3) Kerber was eight years old the last time a German won Wimbledon.
If Kerber wins, she will be the first German woman to win the Wimbledon title since Steffi Graf in 1996.

4) History repeating itself?
If Kerber is looking for good omens, then she will find several by studying the 1996 Championships: Kerber and Graf overcame opponents from five different countries en route to the final; both beat their opponent in a major final earlier in the season - Graf defeated Arantxa Sánchez-Vicario at Roland Garros.

The 1996 final also pitted the No.1 and No.4 seeds against one another. Although, unfortunately for Kerber, on that occasion the No.4 seed came out second best. 

5) Serena is trying to become the oldest Grand Slam champion in the Open Era. Again.
If Serena wins, she will break her own record as the oldest woman to win a Grand Slam title in the Open Era. Serena was 33 years and 285 days when she won her 21st major, at last year's Wimbledon; she will be 34 years and 283 days on Saturday.

6) Kerber displaying her bouncebackability...
Less than seven weeks ago, Kerber was crashing out in the first round of Roland Garros to Kiki Bertens. Victory over Williams in Saturday's final will see her become just the third player in the Open Era to bounce back from an opening round defeat in Paris by lifting the Venus Rosewater Dish. The other two? Serena (2012) and Venus (2001), of course.

7) Achieving the Serena-Venus double.
Kerber is bidding to become just the eighth woman to beat both Williams sisters at the same tournament. Click here to find out the identity of the magnificent seven to have achieved the feat.

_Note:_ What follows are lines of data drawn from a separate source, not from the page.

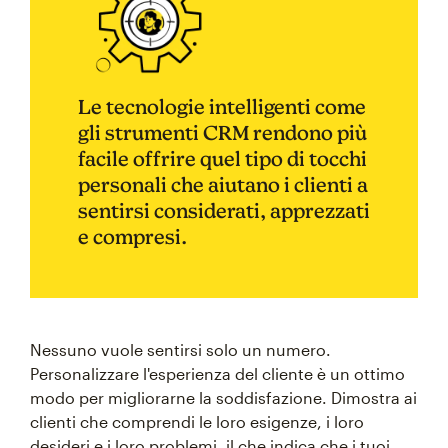
Le tecnologie intelligenti come
gli strumenti CRM rendono più
facile offrire quel tipo di tocchi
personali che aiutano i clienti a
sentirsi considerati, apprezzati
e compresi.
Nessuno vuole sentirsi solo un numero.
Personalizzare l'esperienza del cliente è un ottimo
modo per migliorarne la soddisfazione. Dimostra ai
clienti che comprendi le loro esigenze, i loro
desideri e i loro problemi, il che indica che i tuoi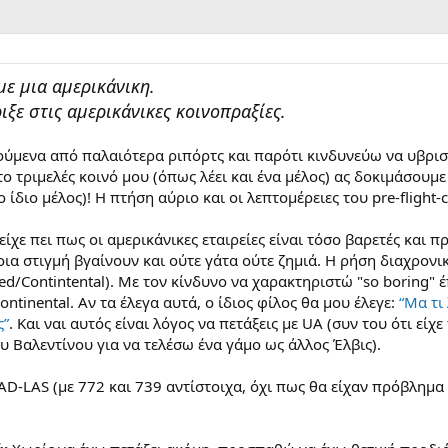
με μια αμερικάνικη.
ιξε στις αμερικάνικες κοινοπραξίες.
ύμενα από παλαιότερα ριπόρτς και παρότι κινδυνεύω να υβρι
το τριμελές κοινό μου (όπως λέει και ένα μέλος) ας δοκιμάσουμε 
ο ίδιο μέλος)! Η πτήση αύριο και οι λεπτομέρειες του pre-flight
είχε πει πως οι αμερικάνικες εταιρείες είναι τόσο βαρετές και
οια στιγμή βγαίνουν και ούτε γάτα ούτε ζημιά. Η ρήση διαχρον
ed/Contintental). Με τον κίνδυνο να χαρακτηριστώ "so boring"
ntinental. Αν τα έλεγα αυτά, ο ίδιος φίλος θα μου έλεγε:
“Μα τι
ς”
. Και ναι αυτός είναι λόγος να πετάξεις με UA (συν του ότι είχ
υ Βαλεντίνου για να τελέσω ένα γάμο ως άλλος Έλβις).
D-LAS (με 772 και 739 αντίστοιχα, όχι πως θα είχαν πρόβλημα 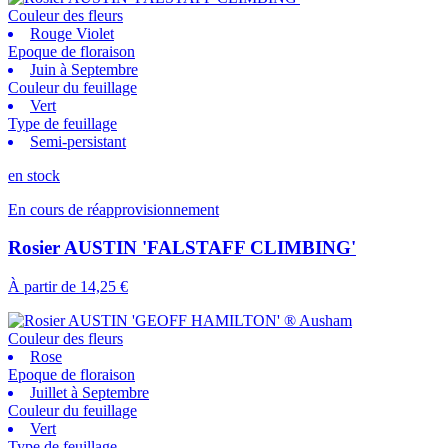
Couleur des fleurs
Rouge Violet
Epoque de floraison
Juin à Septembre
Couleur du feuillage
Vert
Type de feuillage
Semi-persistant
en stock
En cours de réapprovisionnement
Rosier AUSTIN 'FALSTAFF CLIMBING'
À partir de
14,25 €
Couleur des fleurs
Rose
Epoque de floraison
Juillet à Septembre
Couleur du feuillage
Vert
Type de feuillage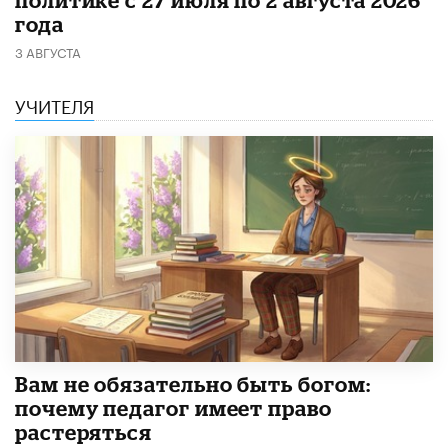
политике с 27 июля по 2 августа 2026
года
3 АВГУСТА
УЧИТЕЛЯ
​Вам не обязательно быть богом:
почему педагог имеет право
растеряться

8) Kerber will be back up to No.2 after Wimbledon.
Serena's semifinal victory over Elena Vesnina ended Kerber's slim hopes of overhauling her atop the rankings. However, should the German lift the title, she will trail Williams by less than 500 points.

Meanwhile, the results in south-west London have maintained the status quo atop the Road To Singapore leaderboard; Williams and Kerber will stay in the top two spots, although both are yet to secure qualification for the BNP Paribas WTA Finals Singapore presented by SC Global

9) Kerber's unblemished record.
Kerber has not dropped a set on her way to the final. The last player to win a major without losing a set was Serena at the 2014 US Open. Marion Bartoli was the last to achieve the feat at Wimbledon, in 2013.

10) The exclusive leftie club.
Kerber is attempting to become just the fourth left-hander to be crowned Wimbledon champion in the Open Era. The other three are Ann Jones (1969) Martina Navratilova (1978, 1979, 1982-87, 1990) and Petra Kvitova (2011, 2014). The only other leftie to reach the final was 1992 runner-up Monica Seles.